August 25, 2011
Count GI Bill Benefits As Federal Financial Aid
After a decade of war, a generation of veterans is preparing not only to return home, but to school. Yet they face being cheated out of an educational opportunity that they rightfully earned through their blood, sweat and tears on the battlefield. Veterans today need a strong education to succeed in the tough job market, and many will turn to for-profit universities. So far, for-profits have not proven that they are teaching the skills needed to keep returning veterans competitive in the 21st century.
The original GI Bill was established after World War II to provide veterans with the education needed to spearhead 20th-century American innovation. Since the introduction of the Post-9/11 GI Bill benefits, however, many veterans are not necessarily receiving this quality education. Many for-profit schools claim to be “military friendly” but, instead of providing veterans with better choices, too many use the expanded GI Bill benefits to turn a profit while saddling veterans with tens of thousands of dollars of debt.
Veterans are especially lucrative to for-profit schools because recent GI Bill benefits are not considered federal aid. This loophole permits for-profits to evade a regulatory requirement that stipulates that no more than 90 percent of their revenue comes from federal financial aid dollars. The “90/10 rule,” established after the Korean War, served “to protect veterans from being ripped off by poor quality institutions,” a report by Sen. Tom Harkin’s office found. The concept was that if the schools were not of sufficient quality, they would be unable to meet the outside revenue requirement.
As schools reach the 90 percent ceiling, the incentives grow to recruit veterans, whose GI Bill benefits will not count as federal aid. This leads to the culture of aggressive and misleading recruitment by schools that veterans face today. To discourage the educational exploitation of veterans, GI Bill benefits should be counted as federal financial aid and applied toward the 90 percent limit. Said another way, GI Bill benefits are provided by the government and should be counted as such.
Since the passage of the Post-9/11 GI Bill, veteran enrollment at for-profit schools has skyrocketed. Although for-profits enroll only 10 percent of the overall student population, about 23 percent of student veterans attend them and 36.5 percent of GI Bill benefits are spent on them.
One of the main contributing factors is the massive amount of money and manpower for-profits actively use to recruit veterans. A recent study by the Government Accountability Office found that for-profits “encouraged fraud and engaged in deceptive and questionable marketing practices.”
For-profits at first seem to hold many advantages for veterans. Many offer an innovative online learning format that gives busy veterans flexibility in scheduling their classroom time. These schools also provide alternatives to traditional university settings that might not be a comfortable fit because of age and experience gaps between veterans and typical college students.
But the online format, while flexible, tends to isolate veterans instead of reintegrating them back into the civilian population. Moreover, the very structure of online or distance learning makes it hard for professors to provide the academic support that students need.

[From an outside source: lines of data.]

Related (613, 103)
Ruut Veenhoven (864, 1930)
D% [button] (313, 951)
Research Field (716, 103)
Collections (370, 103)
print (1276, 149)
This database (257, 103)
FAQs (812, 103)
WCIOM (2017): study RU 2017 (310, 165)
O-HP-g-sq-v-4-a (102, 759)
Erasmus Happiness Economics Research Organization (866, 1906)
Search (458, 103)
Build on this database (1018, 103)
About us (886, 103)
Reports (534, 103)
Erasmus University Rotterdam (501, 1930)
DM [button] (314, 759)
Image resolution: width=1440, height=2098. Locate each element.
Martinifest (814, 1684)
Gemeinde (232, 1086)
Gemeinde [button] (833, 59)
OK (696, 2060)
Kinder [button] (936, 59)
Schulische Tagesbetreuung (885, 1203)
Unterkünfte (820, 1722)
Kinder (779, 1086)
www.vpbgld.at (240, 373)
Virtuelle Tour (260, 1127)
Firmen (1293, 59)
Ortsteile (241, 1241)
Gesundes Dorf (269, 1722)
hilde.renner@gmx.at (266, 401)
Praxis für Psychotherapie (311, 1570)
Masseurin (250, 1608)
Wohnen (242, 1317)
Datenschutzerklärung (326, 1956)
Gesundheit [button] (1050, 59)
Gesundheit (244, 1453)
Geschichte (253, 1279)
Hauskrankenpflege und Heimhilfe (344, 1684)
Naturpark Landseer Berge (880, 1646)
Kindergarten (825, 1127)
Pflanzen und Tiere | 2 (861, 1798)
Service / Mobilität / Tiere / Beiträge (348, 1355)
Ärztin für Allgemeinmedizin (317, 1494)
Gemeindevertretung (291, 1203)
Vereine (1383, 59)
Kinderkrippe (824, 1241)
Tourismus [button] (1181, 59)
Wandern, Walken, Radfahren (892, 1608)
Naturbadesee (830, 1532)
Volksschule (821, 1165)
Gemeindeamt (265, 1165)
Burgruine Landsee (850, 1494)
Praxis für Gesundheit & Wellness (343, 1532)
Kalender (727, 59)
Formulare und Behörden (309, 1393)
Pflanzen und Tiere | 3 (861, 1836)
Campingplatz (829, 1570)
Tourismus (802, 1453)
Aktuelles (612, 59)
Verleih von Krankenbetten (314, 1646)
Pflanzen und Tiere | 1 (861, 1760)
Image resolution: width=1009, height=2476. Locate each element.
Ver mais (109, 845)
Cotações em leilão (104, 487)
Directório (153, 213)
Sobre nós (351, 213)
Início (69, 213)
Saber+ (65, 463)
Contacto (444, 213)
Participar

Even more troubling is the abysmal graduation rate of for-profit schools, which currently stands at 28 percent. In addition, students are often left with overwhelming debt after college. Although GI Bill benefits will completely cover the cost of public in-state tuition, they do not cover the difference in tuition of for-profits, which are considerably more expensive. Not only do the vast majority of for-profit schools that receive the most Post-9/11 GI Bill benefits exhibit low loan repayment rates, but for-profit students also account for nearly 50 percent of all student loan defaults — even though they account for just 10 percent of the overall student population.
To ensure that for-profit schools do not continue to recruit veterans based on their GI Bill benefits, the GI Bill benefits should be counted as federal aid and toward the 90/10 rule. Although the culture of misleading recruitment may still exist, soliciting veterans would no longer be a priority. Schools that truly are “military friendly” and can provide an education that will enable veterans to find a job will then be better able to attract veterans to their programs. For-profits may remain the best choice for some veteran students, but their choices will be better informed.
Veterans have the leadership skills and courage that will prove vital in the hypercompetitive global economy of the 21st century, and GI Bill benefits should be invested wisely to ensure that veterans get the higher education they need to augment these skills. This policy change is not only a way to uphold the sacred trust with America’s servicemembers, but also a smart economic decision. With so many veterans beginning to return home and back to school, the success of this generation and the next depends on it.
Sarah Reinheimer is a researcher at the Center for a New American Security, an independent national security and defense policy research institution based in Washington.